I was too astonished to respond immediately. How could she have known? Hmm. Perhaps she no longer heard me manipulate the microscope and she had deduced that I was finished. I should have worked at a human speed, after all; she was going to find my rapidity strange.
I told myself that I could lie and claim that I wasn't yet finished. I could play with the microscope to give credence to my lie.
"I'm done, yes."
The words came out on their own. I realized that I didn't want to lie to her. I wanted to be as honest as I could while still keeping my nature secret.
I was troubled by my sudden desire for candor.
"Good," she said. She didn't seem the least impressed by my speed.
Apparently, she too had finished. On her screen I could see a long, precisely rendered essay describing the phenomenon of mitosis.
"Could you do me a favor?"
A student asking a Cullen for a favor? That had never happened before. The instinct for self-preservation subconsciously told humans to not trust us, and so no one dared ask us anything, even to borrow an eraser. But Bella Swan's subconscious wouldn't counsel prudence since she couldn't see the predator in me
"I would like very much to do this lab."
"Oh."
Something pinched in my chest, but I couldn't figure out its source. Pity? Bella wanted to do what the other students were doing, to be treated like the others. Wasn't that what my family and I wanted as well? To be as human as possible, to be normal.
Discovering that I had something in common with this girl gave me a start. A start that fortunately no one around me noticed. For a long second, this observation disturbed me.
The hunter aspiring for the same thing as his prey. What irony.
I looked at my neighbor's profile, delicate but also proud. Bella Swan neither needed pity nor wanted it. She accepted her condition. That, that was something that we didn't have in common: after 90 years, I was still repulsed by myself, and my encounter with the Swan girl had made me only detest the monster that I was all the more.
"Can you review each slide for me?"
I shook off my thoughts so I could concentrate on the girl next to me.
"Review?"
"Yes. Describe to me what you see on each slide. I'll try to figure out what phase of mitosis it is."
Silence.
She probably interpreted it as unease on my part, and her smile faded. In fact, I was speechless: no student in this class was thrilled at having to do such a difficult lab and they all envied – I heard in their collective thoughts – Bella Swan for being spared this exercise. But now the only student in class who could skip it wanted very much to do it, and I was amused.
Bella's shoulders hunched and I supposed – it was the only option I could suppose – that she felt that she was being annoying. "Would you?" she added, more timidly.
I saw no reason to refuse.
"Okay," I said in a welcoming voice so that she would understand that I was far from finding her annoying.

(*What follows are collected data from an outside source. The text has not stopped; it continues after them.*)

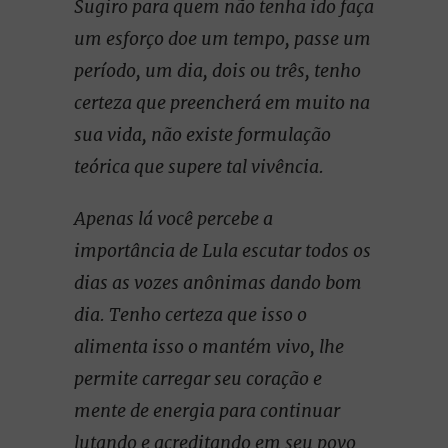
Sugiro para quem não tenha ido faça
um esforço doe um tempo, passe um
período, um dia, dois ou três, tenho
certeza que preencherá em muito na
sua vida, não existe formulação
teórica que supere tal vivência.
Apenas lá você percebe a
importância de Lula escutar todos os
dias as vozes anônimas dando bom
dia. Tenho certeza que isso o
alimenta isso o mantém vivo, lhe
permite carregar seu coração e
mente de energia para continuar
lutando e acreditando em seu povo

I didn't bother to look in the microscope. I could recall each particle, each cell, each chromosome corresponding to the different stages. I began by describing metaphase. The raising of her eyebrows told me that my description astonished her in its scientific precision. Having two medical degrees had its advantages. But my vocabulary soon no longer surprised her. She listened carefully to what I was saying, and I saw a flash of intelligence in her dead gaze; Bella Swan was impressed by the knowledge I possessed, but not confused by it. I saw from her attentive features that she understood each word that would have been a foreign language to the average student.
"Metaphase," she said the instant I had finished my description.

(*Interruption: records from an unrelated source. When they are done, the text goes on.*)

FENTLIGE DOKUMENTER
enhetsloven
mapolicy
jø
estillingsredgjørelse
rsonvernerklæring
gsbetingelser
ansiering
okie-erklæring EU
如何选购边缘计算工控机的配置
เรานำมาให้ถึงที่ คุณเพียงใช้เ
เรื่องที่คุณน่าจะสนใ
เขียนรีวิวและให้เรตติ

I smiled. Bella Swan was brilliant.
"That was my conclusion as well," I told her.
I described the other phases, and she identified each with a disconcerting rapidity.
"We have arrived at the same conclusion for each slide," I said. "I can put your name on the lab sheet, if you wish."

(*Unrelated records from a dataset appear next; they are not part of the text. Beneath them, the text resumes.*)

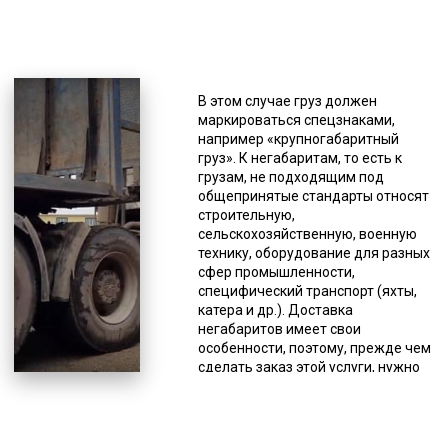
*Единица измерения - руб/км
В основном это низкорамники со
специальными крепежами.
В этом случае груз должен
Грузоподъемность тралов
маркироваться спецзнаками,
варьируется, чаще всего
например «крупногабаритный
применяются тралы со значением
груз». К негабаритам, то есть к
по данному параметру менее ста
грузам, не подходящим под
тонн. Наиболее популярны модели
общепринятые стандарты относят
без бортов с малой высотой самой
строительную,
платформы. Есть ряд правил,
сельскохозяйственную, военную
соблюдение которых делает
технику, оборудование для разных
доставку крупногабаритных и
сфер промышленности,
тяжеловесных объектов
специфический транспорт (яхты,
допустимой. К основным из них
катера и др.). Доставка
относятся: груз не должен
негабаритов имеет свои
затруднять водителю мониторить
особенности, поэтому, прежде чем
сигналы от других водителей; груз
сделать заказ этой услуги, нужно
не должен ограничивать обзор
знать несколько моментов. С
водителю спецтранспорта; все
целью обеспечения безопасности
осветительные приборы
дорожного движения допускается
спецтранспорта, опознавательные
транспортировка негабаритов по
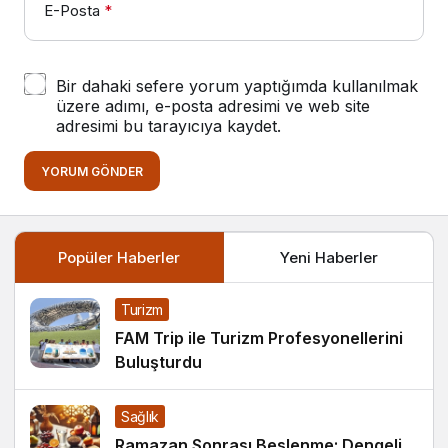
E-Posta
*
Bir dahaki sefere yorum yaptığımda kullanılmak
üzere adımı, e-posta adresimi ve web site
adresimi bu tarayıcıya kaydet.
YORUM GÖNDER
Popüler Haberler
Yeni Haberler
Turizm
FAM Trip ile Turizm Profesyonellerini
Buluşturdu
Sağlık
Ramazan Sonrası Beslenme: Dengeli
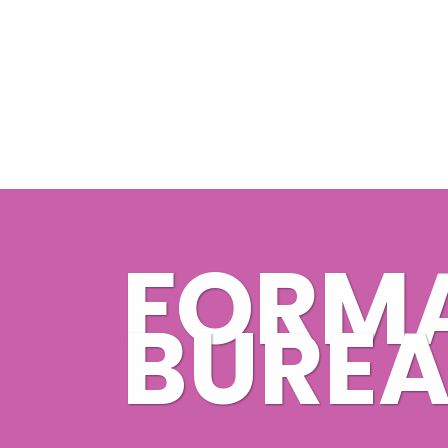
FORM
BUREA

A smile of pleasure brightened her face. My suggestion touched her. She was content to have been able to do this lab, to do something like all the other students.
"If that doesn't bother you."
I shook my head stupidly before remember that she couldn't see me.
"Not at all."
I wrote down her name, after which I corrected the two incorrect answers that I had listed in order to avoid Banner's suspicions. With two of us, it was credible that our lab was perfect. Besides, after a week, Banner had surely noticed that his new student was nearly as gifted as I was in biology.
She gave me another smile, then scooted away from me. I was curiously disappointed that she had turned away. Had I been disagreeable in some way without realizing it?
Then I realized that she didn't want to bother me further. She still thought that I helped her out of politeness, even pity, and she was trying to let me know that she wouldn't ask for favors in the future. I searched for a way to retain her attention as, to pass the time until the other students had finished, Bella returned to her keyboard to open another program. She started to write something, but it was impossible to read what was on the screen: everything was in dots, in Braille.
Just like her mind, this language was impossible for me to decipher, and I was exasperated by it. It was completely absurd to be irritated so thoroughly by something so banal. I wasn't the only person in the world not to know Braille. Why did it bother me, then? Because there were already enough mysteries in Bella's head without my being unable to even read what she was writing? I knew dozens of languages and dialects, but it had never occurred to me to learn Braille. I promised myself to remedy that as soon as possible. Why? I didn't know.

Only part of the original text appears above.